Influencer marketing, the term used when a content creator publishes sponsored posts within their social media feeds, generated $2 billion in 2017 and is poised to grow to $10 billion by 2020. While the industry is facing a number of ethical issues, it’s also allowing tens of thousands of creators to monetize the content they create for social media platforms.

And finally, we have the content marketing industry, which pays out upwards of $10 billion to creators each year. While some journalists turn their noses up at content marketing, considering it to be little more than glorified advertising, there are plenty of instances in which it produces content with real journalistic integrity. Recently, I interviewed an editor at Atlantic 57, the creative agency arm for The Atlantic, and she maintained that the content she creates on behalf of brands has genuine journalistic value and can be held up next to anything she produced while working for traditional news organizations. “I bring the exact same skills that I was using when I worked at PBS Newshour and ESPN before that and newspapers before that,” she told me. “So I’m approaching my storytelling work the exact same way.”

Has everyone benefited equally from the current ecosystem? Not exactly. “While those who rely on the old legacy gatekeeper system of waiting until you’re ‘discovered’ by a label/studio/publisher and then hoping they’ll do all the work to make you rich and famous, maybe that’s a bit more difficult these days,” wrote TechDirt’s Mike Masnick in reaction to the Re:Create report. “But, for actual creators, today is an astounding, unprecedented period of opportunity.”

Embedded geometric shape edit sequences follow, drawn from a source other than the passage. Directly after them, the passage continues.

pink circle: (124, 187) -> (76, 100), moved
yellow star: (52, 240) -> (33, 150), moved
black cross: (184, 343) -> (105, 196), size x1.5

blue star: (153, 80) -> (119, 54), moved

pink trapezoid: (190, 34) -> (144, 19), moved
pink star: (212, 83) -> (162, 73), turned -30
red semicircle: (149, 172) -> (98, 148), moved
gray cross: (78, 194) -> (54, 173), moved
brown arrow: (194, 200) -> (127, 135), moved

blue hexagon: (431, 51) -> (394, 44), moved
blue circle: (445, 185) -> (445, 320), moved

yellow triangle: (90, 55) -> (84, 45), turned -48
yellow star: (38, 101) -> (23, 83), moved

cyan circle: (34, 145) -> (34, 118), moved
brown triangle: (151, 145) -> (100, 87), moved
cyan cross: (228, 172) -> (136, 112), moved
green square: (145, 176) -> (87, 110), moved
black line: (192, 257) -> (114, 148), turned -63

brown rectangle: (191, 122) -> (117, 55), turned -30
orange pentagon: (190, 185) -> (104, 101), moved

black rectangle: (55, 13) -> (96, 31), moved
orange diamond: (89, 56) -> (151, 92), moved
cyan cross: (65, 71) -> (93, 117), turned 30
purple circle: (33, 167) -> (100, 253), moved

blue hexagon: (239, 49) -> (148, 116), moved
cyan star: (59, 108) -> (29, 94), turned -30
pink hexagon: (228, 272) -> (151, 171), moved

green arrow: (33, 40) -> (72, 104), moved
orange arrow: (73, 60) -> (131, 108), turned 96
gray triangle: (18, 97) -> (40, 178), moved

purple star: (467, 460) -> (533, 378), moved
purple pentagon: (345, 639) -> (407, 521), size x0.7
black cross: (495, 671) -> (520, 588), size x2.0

I don’t mean to downplay the recent layoffs at major news orgs or the pain felt by those who suddenly find themselves without jobs. But when assessing the health of a particular industry, especially one as amorphous and hard to pin down as ours, I think we’re doing ourselves a disservice in allowing just a handful of companies to represent our fortunes. Publishing is going through a jarring and sometimes uncomfortable evolution, and that evolution has spawned a bevy of opportunities for content creators. The key for any digital publisher, struggling or not, is to figure out how to seize on those opportunities. No use lamenting the decline of display advertising when plenty of other newly-created business models await.